Concernant l'inclusion de l'image de Steve Jobs dans le texte, Mme Binh estime que les élèves n'ont pas nécessairement besoin de connaître précisément les produits technologiques qu'il a créés. Dans le cadre de l'examen, Steve Jobs est présenté comme un symbole d'innovation, d'audace intellectuelle et sociétale, et de vision visant à créer de la valeur pour la société. Il est donc important que les élèves comprennent le message véhiculé par cette figure, plutôt que de s'enliser dans le récit de sa biographie ou de ses réalisations.
Pour rédiger une bonne dissertation d'analyse sociale, les élèves doivent proposer des solutions selon différentes perspectives. Celles-ci peuvent concerner le rôle des jeunes eux-mêmes dans l'apprentissage, la formation et le développement de leurs aspirations créatives ; le rôle des familles pour encourager les enfants à développer un esprit critique ; le rôle des écoles dans la création d'un environnement d'apprentissage ouvert ; ou encore la responsabilité de la société dans l'identification, le développement et l'exploitation des talents.

Si la section consacrée au commentaire social exige une réflexion critique sur l'actualité, la question d'analyse littéraire permet quant à elle de mieux évaluer la capacité des élèves à apprécier la littérature. D'après Mme Binh, il s'agit également de la question présentant le plus grand potentiel de différenciation de l'ensemble de l'examen.
La clé de la réponse réside dans l'image de la « feuille » dans le poème de Nguyen Dinh Thi. Cette image, d'apparence simple, recèle de multiples niveaux de signification. Les élèves qui visent une excellente note doivent être capables d'explorer les significations littérales et symboliques de cette image.
Les élèves peuvent, à un niveau élémentaire, apprécier la beauté des feuilles au fil du cycle naturel des saisons. Il s'agit de perceptions relativement simples, adaptées aux élèves de niveau moyen.
Cependant, pour obtenir de bonnes ou d'excellentes notes, les élèves doivent aller plus loin. Ils doivent comprendre qu'une feuille n'est pas seulement un élément de la nature, mais aussi un symbole de la vie humaine. De sa croissance, de son feuillage verdoyant, puis de sa chute silencieuse de la branche, le lecteur peut établir un parallèle avec le parcours de la vie, la contribution à la société et l'intégration au cours de l'existence.
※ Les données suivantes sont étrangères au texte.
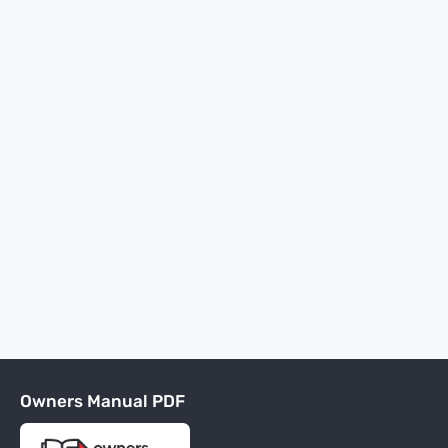
Owners Manual PDF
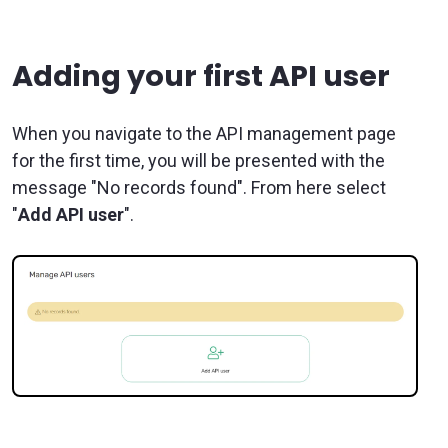
Adding your first API user
When you navigate to the API management page
for the first time, you will be presented with the
message "No records found". From here select
"
Add API user
".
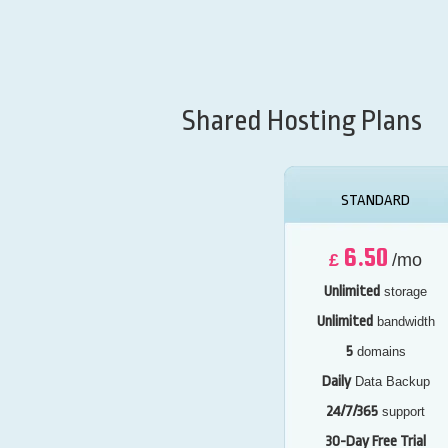
Shared Hosting Plans
STANDARD
6.50
£
/mo
Unlimited
storage
Unlimited
bandwidth
5
domains
Daily
Data Backup
24/7/365
support
30-Day Free Trial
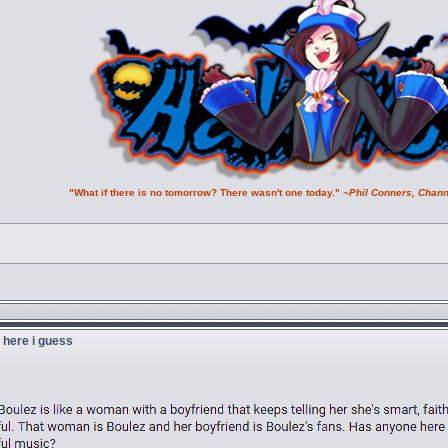
"What if there is no tomorrow? There wasn't one today."
~Phil Conners, Chann
u here i guess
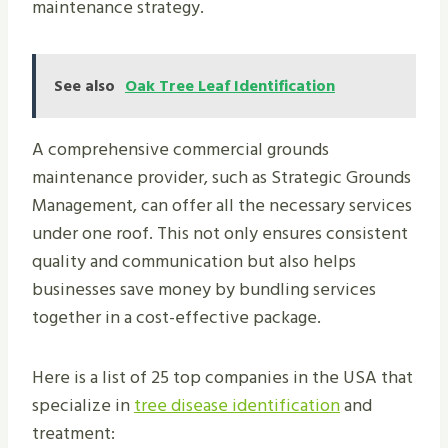
maintenance strategy.
See also
Oak Tree Leaf Identification
A comprehensive commercial grounds
maintenance provider, such as Strategic Grounds
Management, can offer all the necessary services
under one roof. This not only ensures consistent
quality and communication but also helps
businesses save money by bundling services
together in a cost-effective package.
Here is a list of 25 top companies in the USA that
specialize in
tree disease identification
and
treatment:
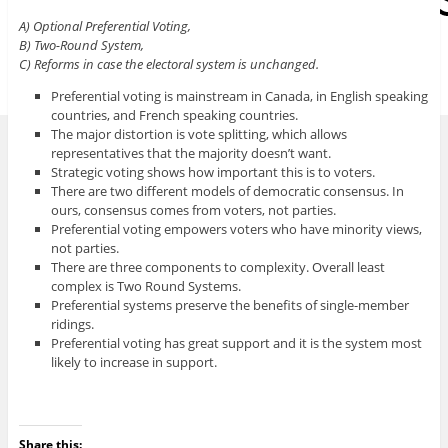
A) Optional Preferential Voting,
B) Two-Round System,
C) Reforms in case the electoral system is unchanged.
Preferential voting is mainstream in Canada, in English speaking
countries, and French speaking countries.
The major distortion is vote splitting, which allows
representatives that the majority doesn’t want.
Strategic voting shows how important this is to voters.
There are two different models of democratic consensus. In
ours, consensus comes from voters, not parties.
Preferential voting empowers voters who have minority views,
not parties.
There are three components to complexity. Overall least
complex is Two Round Systems.
Preferential systems preserve the benefits of single-member
ridings.
Preferential voting has great support and it is the system most
likely to increase in support.
Share this:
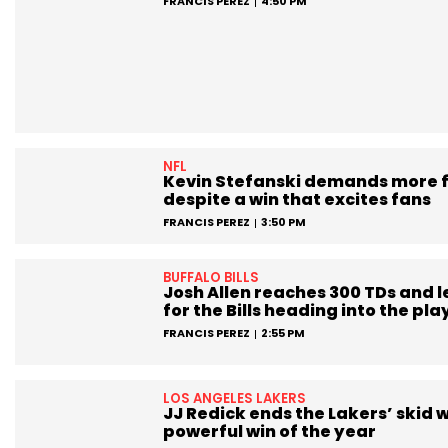
FRANCIS PEREZ
4:50 PM
NFL
Kevin Stefanski demands more 
despite a win that excites fans
FRANCIS PEREZ
3:50 PM
BUFFALO BILLS
Josh Allen reaches 300 TDs and 
for the Bills heading into the pla
FRANCIS PEREZ
2:55 PM
LOS ANGELES LAKERS
JJ Redick ends the Lakers’ skid w
powerful win of the year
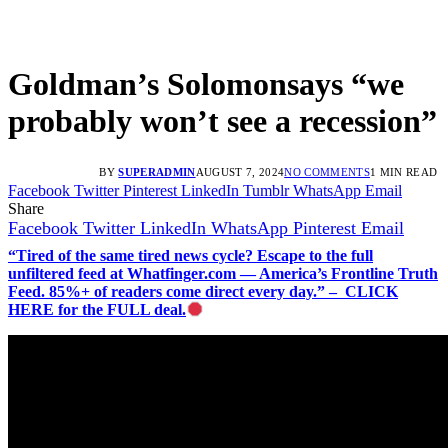
Goldman’s Solomonsays “we
probably won’t see a recession”
BY
SUPERADMIN
AUGUST 7, 2024
NO COMMENTS
1 MIN READ
Facebook
Twitter
Pinterest
LinkedIn
Tumblr
WhatsApp
Email
Share
Facebook
Twitter
LinkedIn
WhatsApp
Pinterest
Email
“Tired of the same tired news cycle? Escape to the full
unfiltered feed at Whatfinger.com — America’s Frontline Truth
Feed. 85%+ of readers come direct every day.” – CLICK
HERE for the FULL deal.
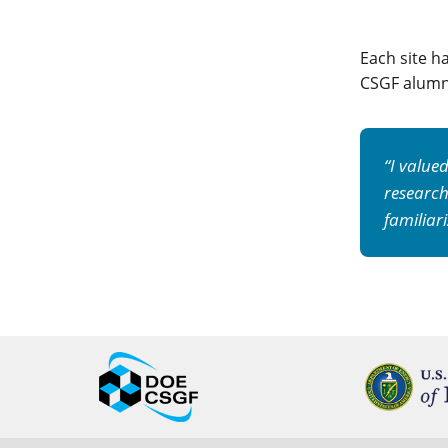
Each site h
CSGF alumni
“I value
research
familiar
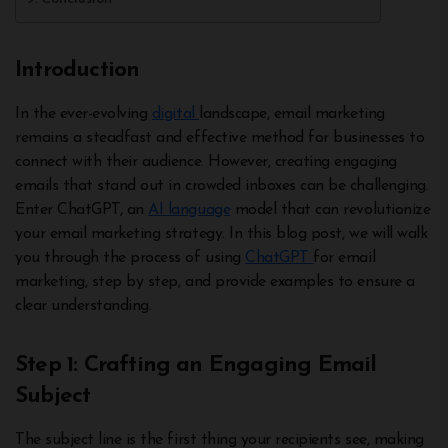
Introduction
In the ever-evolving
digital
landscape, email marketing
remains a steadfast and effective method for businesses to
connect with their audience. However, creating engaging
emails that stand out in crowded inboxes can be challenging.
Enter ChatGPT, an
AI language
model that can revolutionize
your email marketing strategy. In this blog post, we will walk
you through the process of using
ChatGPT
for email
marketing, step by step, and provide examples to ensure a
clear understanding.
Step 1: Crafting an Engaging Email
Subject
The subject line is the first thing your recipients see, making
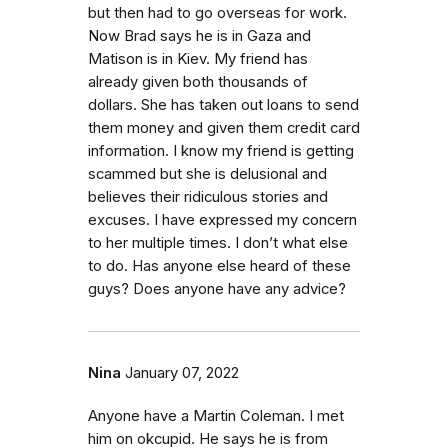
but then had to go overseas for work.
Now Brad says he is in Gaza and
Matison is in Kiev. My friend has
already given both thousands of
dollars. She has taken out loans to send
them money and given them credit card
information. I know my friend is getting
scammed but she is delusional and
believes their ridiculous stories and
excuses. I have expressed my concern
to her multiple times. I don’t what else
to do. Has anyone else heard of these
guys? Does anyone have any advice?
Nina
January 07, 2022
Anyone have a Martin Coleman. I met
him on okcupid. He says he is from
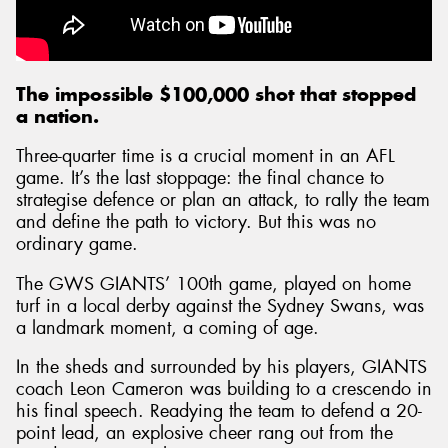
The impossible $100,000 shot that stopped
a nation.
Three-quarter time is a crucial moment in an AFL
game. It’s the last stoppage: the final chance to
strategise defence or plan an attack, to rally the team
and define the path to victory. But this was no
ordinary game.
The GWS GIANTS’ 100th game, played on home
turf in a local derby against the Sydney Swans, was
a landmark moment, a coming of age.
In the sheds and surrounded by his players, GIANTS
coach Leon Cameron was building to a crescendo in
his final speech. Readying the team to defend a 20-
point lead, an explosive cheer rang out from the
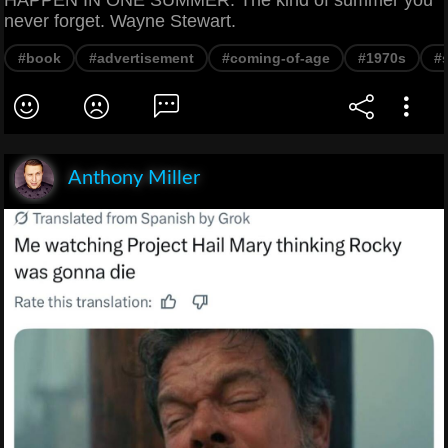
never forget. Wayne Stewart.
#book
#advertisement
#coming-of-age
#1970s
#
Anthony Miller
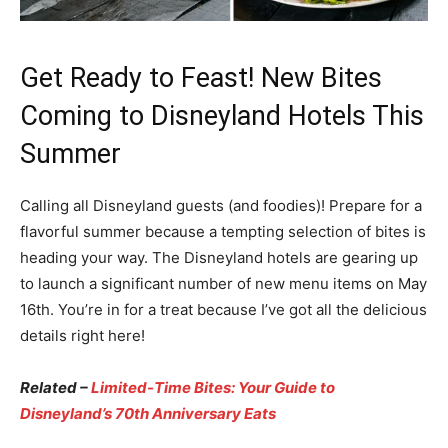
Get Ready to Feast! New Bites
Coming to Disneyland Hotels This
Summer
Calling all Disneyland guests (and foodies)! Prepare for a
flavorful summer because a tempting selection of bites is
heading your way. The Disneyland hotels are gearing up
to launch a significant number of new menu items on May
16th. You’re in for a treat because I’ve got all the delicious
details right here!
Related –
Limited-Time Bites: Your Guide to
Disneyland’s 70th Anniversary Eats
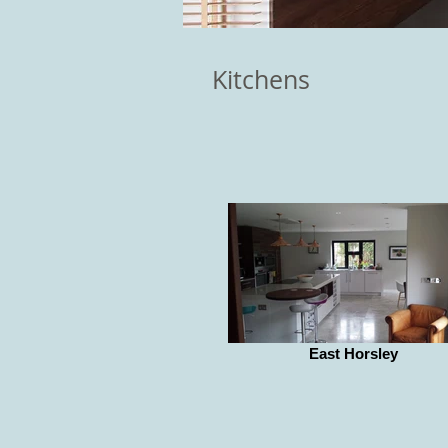
Kitchens
East Horsley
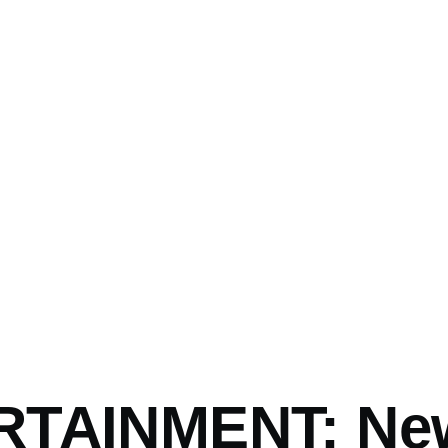
RTAINMENT: Ne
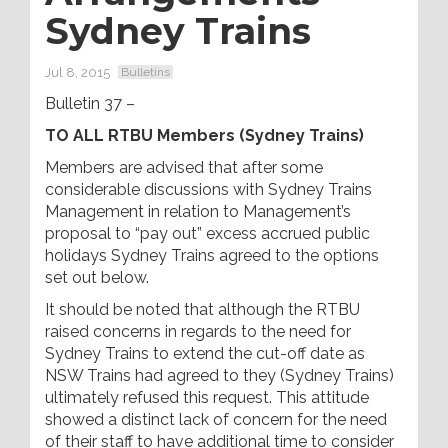
Sydney Trains
Jul 8, 2015
Bulletins
Bulletin 37 –
TO ALL RTBU Members (Sydney Trains)
Members are advised that after some
considerable discussions with Sydney Trains
Management in relation to Management’s
proposal to “pay out” excess accrued public
holidays Sydney Trains agreed to the options
set out below.
It should be noted that although the RTBU
raised concerns in regards to the need for
Sydney Trains to extend the cut-off date as
NSW Trains had agreed to they (Sydney Trains)
ultimately refused this request. This attitude
showed a distinct lack of concern for the need
of their staff to have additional time to consider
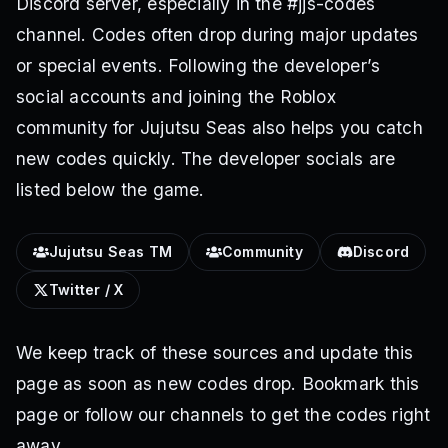
Discord server, especially in the #jjs-codes
channel. Codes often drop during major updates
or special events. Following the developer’s
social accounts and joining the Roblox
community for Jujutsu Seas also helps you catch
new codes quickly. The developer socials are
listed below the game.
Jujutsu Seas TM
Community
Discord
Twitter / X
We keep track of these sources and update this
page as soon as new codes drop. Bookmark this
page or follow our channels to get the codes right
away.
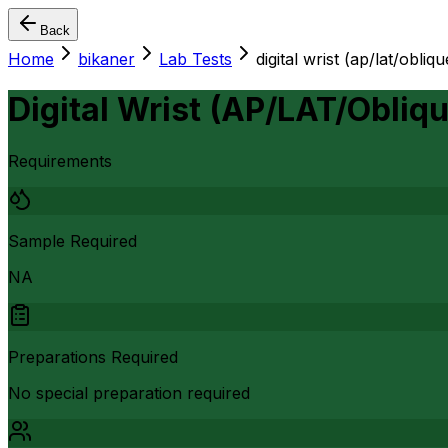
Back
Home
bikaner
Lab Tests
digital wrist (ap/lat/oblique
Digital Wrist (AP/LAT/Obliqu
Requirements
Sample Required
NA
Preparations Required
No special preparation required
D'après Mme Binh, les élèves dotés d'une grande capacité de compréhension percevront la profonde philosophie de vie qui se cache derrière l'image de la feuille : la valeur du dévouement silencieux. Il s'agit de la valeur des contributions simples, discrètes et pourtant constantes, à l'image d'une feuille qui contribue à la vie d'un arbre sans qu'il soit nécessaire de le mentionner ou de le reconnaître. C'est là le niveau de signification le plus complexe et aussi le facteur déterminant pour départager les candidats.
« Ce poème ne recourt ni à des mots grandiloquents ni à des slogans. Tout y est simple et accessible, et pourtant, il recèle des réflexions profondes. Cela offre aux élèves l’occasion de démontrer leur capacité à établir des liens, à contempler et à apprécier la littérature », a expliqué Mme Binh.
Dans son évaluation globale de l'examen, Mme Binh estime qu'il remplit simultanément les deux objectifs du baccalauréat. Concernant l'objectif de diplomation, les élèves ayant un niveau scolaire moyen peuvent facilement obtenir la note maximale (5) s'ils maîtrisent bien les connaissances fondamentales et les techniques de passation d'examen. Quant à l'objectif d'admission à l'université, l'examen demeure suffisamment exigeant pour sélectionner les candidats les plus brillants.